Der Angriff auf die Städte beginnt mitten in Zürich. In einem schicken Viersternehotel neben der Bahnhofstrasse präsentierte die SVP-Spitze am Donnerstag ihren Plan gegen die urbane Schweiz mit dem klingenden Namen «Die Schmarotzer-Politik der links-grünen Städte».
Die Städterinnen und Städter nerven die Partei. Sie würden auf Kosten der Landbevölkerung in gemeinnützigen Wohnungen wohnen, von Kita-Leistungen profitieren und weniger Krankenkassenprämien bezahlen, als sie Kosten verursachen.
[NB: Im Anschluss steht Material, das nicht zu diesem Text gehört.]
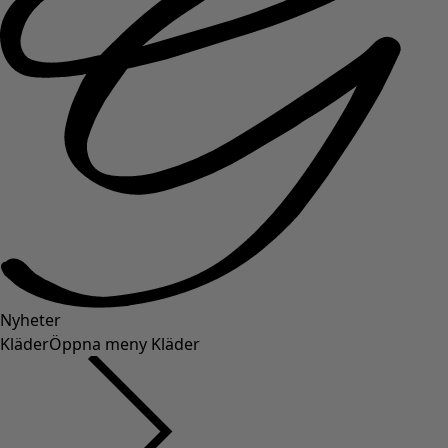
Nyheter
Kläder
Öppna meny Kläder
Vor allem aber stören sich die SVPler daran, dass die meisten Städter lieber SP und Grüne als SVP wählen.
Dübendorf als neue Hauptstadt
Parteichef Marco Chiesa (46) und der Dossierverantwortliche Thomas Matter (55) stellten deshalb vor den Medien ein ganzes Bündel an Massnahmen vor, um den Einfluss der Städterinnen und Städter zu schmälern. Erstens fordern sie, dass die Hauptstädte in den Kantonen neu ausgeschrieben werden. «Ich könnte mir für Zürich beispielsweise eine Hauptstadt Dübendorf vorstellen», sagt Nationalrat Matter. Generell solle jene Gemeinde für die Kantonsverwaltung zuständig sein, die diese kosten- und verkehrsmässig besser unterbringen könne als die Hauptstadt.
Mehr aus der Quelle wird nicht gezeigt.